If Laura shifts to the east, it would have the capability to impact refineries in Lake Charles, Louisiana, and on over toward New Orleans, while a shift to the west brings the entire Houston refinery sector into play.
That RBOB gasoline would soar in value while diesel lags is not surprising, given the inventory position of the two products. It was gasoline demand that took it on the chin early in the pandemic. It fell to as low as just over 5 million barrels a day several weeks into the pandemic, down from a pre-pandemic peak of 9.696 million barrels a day, a drop of about 48%. Even with a cutback in refinery operations, that resulted in gasoline inventories measured in days’ cover shooting up to about 48 to 49 days’ cover at the end of April from about 29 days’ cover in February, even with sharp cutbacks in output.
That has not been the case for diesel. When the pandemic began, although gasoline demand plunged, diesel fell nowhere nearly as hard. Its pre-pandemic peak was 4.3 million barrels a day; its low point was 2.718 million barrels a day, close to 36%. Demand from the trucking sector restocking shelves was healthy and kept demand from falling further.
But the demand for jet fuel fell even harder than gasoline. The result was that refineries were producing higher amounts of distillate than normal, trying to avoid gasoline, and the distillate they were producing had shifted heavily toward diesel and away from jet.
Ultimately, inventories of distillates — mostly diesel — rose to more than 50 days’ cover by the end of May and stayed there for nine out of 10 weeks. In the history of the data series going back to the early 90s, that was unprecedented.
They’ve slipped to less than that in the past two weekly Energy Information Administration (EIA) reports. But at 49.2 days’ cover, they are still 15 days more than where they were at this point in the calendar last year and almost 17 days more than two years ago.
That difference in inventories is a key reason why the possibility of more than 1 million barrels a day of refining capacity being shut in is impacting gasoline far more than diesel.

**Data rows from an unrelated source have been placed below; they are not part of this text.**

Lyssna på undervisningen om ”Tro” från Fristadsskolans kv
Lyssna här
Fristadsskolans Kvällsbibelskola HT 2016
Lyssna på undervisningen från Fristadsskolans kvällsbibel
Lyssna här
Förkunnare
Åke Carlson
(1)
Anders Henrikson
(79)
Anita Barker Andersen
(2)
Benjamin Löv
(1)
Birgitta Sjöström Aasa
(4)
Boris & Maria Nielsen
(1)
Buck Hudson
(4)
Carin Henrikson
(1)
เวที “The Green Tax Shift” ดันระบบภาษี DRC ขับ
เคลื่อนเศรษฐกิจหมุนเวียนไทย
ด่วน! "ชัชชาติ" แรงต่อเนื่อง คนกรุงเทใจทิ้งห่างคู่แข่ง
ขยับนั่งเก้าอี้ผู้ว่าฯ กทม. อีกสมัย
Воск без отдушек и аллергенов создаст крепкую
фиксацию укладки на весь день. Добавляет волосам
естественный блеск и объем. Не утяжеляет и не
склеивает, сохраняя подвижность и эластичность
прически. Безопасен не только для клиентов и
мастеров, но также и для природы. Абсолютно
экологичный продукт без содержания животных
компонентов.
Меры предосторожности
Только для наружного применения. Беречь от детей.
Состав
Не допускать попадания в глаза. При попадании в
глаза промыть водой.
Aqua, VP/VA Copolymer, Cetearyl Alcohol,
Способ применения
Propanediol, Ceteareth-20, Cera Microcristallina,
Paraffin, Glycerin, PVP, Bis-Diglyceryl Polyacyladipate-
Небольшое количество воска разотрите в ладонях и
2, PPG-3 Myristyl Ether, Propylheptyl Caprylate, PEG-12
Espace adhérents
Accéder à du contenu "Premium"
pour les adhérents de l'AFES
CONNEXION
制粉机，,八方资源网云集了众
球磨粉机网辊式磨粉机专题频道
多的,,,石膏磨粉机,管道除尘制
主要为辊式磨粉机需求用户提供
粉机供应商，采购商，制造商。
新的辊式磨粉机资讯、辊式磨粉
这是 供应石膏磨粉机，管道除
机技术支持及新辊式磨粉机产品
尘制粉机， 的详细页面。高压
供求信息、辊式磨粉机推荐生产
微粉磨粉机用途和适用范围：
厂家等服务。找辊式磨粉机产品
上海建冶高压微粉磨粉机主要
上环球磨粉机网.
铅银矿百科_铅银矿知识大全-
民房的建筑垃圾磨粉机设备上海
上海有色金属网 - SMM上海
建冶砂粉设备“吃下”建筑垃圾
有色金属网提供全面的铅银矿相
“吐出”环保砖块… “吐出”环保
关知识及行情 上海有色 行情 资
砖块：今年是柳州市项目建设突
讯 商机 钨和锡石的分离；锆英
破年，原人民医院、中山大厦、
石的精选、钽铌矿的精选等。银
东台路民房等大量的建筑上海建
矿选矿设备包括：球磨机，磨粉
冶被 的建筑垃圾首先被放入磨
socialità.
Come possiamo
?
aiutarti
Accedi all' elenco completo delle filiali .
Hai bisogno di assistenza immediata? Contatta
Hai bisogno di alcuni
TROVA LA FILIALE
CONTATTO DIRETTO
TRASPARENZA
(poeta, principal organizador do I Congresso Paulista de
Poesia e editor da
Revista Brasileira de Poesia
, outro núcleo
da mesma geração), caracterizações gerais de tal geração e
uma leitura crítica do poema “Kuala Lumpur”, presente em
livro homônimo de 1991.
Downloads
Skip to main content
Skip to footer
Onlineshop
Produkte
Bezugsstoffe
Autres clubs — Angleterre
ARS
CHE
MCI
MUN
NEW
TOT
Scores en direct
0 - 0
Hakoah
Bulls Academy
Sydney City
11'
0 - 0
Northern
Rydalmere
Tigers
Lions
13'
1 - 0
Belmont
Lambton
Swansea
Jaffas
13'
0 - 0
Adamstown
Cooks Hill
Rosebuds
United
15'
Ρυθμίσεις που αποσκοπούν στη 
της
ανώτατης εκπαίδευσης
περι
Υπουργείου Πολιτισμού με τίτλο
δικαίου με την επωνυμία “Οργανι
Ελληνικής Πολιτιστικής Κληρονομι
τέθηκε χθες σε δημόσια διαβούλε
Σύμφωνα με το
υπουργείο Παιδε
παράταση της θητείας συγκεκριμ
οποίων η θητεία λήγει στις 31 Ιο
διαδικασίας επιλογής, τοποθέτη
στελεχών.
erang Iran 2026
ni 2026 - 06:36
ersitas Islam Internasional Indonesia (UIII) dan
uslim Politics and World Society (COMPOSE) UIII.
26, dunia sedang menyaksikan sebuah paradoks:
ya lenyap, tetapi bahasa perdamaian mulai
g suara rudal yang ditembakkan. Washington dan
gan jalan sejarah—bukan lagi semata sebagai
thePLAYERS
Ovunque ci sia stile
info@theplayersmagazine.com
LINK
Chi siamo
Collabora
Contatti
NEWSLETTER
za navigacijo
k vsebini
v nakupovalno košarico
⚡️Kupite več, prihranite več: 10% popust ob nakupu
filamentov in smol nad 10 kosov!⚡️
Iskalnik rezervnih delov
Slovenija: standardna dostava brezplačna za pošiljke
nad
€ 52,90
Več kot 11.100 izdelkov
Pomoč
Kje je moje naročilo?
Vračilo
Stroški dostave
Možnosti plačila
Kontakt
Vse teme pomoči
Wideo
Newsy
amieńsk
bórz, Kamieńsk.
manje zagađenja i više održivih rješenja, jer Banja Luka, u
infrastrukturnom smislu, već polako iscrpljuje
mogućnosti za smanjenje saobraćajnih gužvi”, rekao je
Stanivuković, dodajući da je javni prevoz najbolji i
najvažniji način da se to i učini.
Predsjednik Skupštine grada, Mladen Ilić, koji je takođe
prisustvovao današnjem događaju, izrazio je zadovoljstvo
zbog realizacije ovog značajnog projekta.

Crude oil markets had a response even more muted than ULSD. West Texas Intermediate crude rose just 0.28%, or 28 cents, to $42.62 a barrel. Compared to the RBOB gasoline market, which reached the highest level since early March, the price of WTI isn’t even above where it was last Wednesday.
This minor increase occurred even as the Bureau of Safety and Environmental Enforcement, which regulates offshore activities, reported that production shut-ins in the Gulf of Mexico were 1.523 million barrels a day, or 82.4% of all Gulf of Mexico output. As a percentage of U.S. crude output, that’s about 14.2%.
But similar to ULSD, crude inventories in the U.S. are elevated. The most recent EIA report showed U.S.crude inventories at 35.1 days’ cover. A year ago, that was 25.5 and a year earlier, it was 23.6. With sufficient inventories both in the U.S. and worldwide, the sort of surge in crude prices that historically has accompanied the prospect or reality of a hurricane is not happening this year.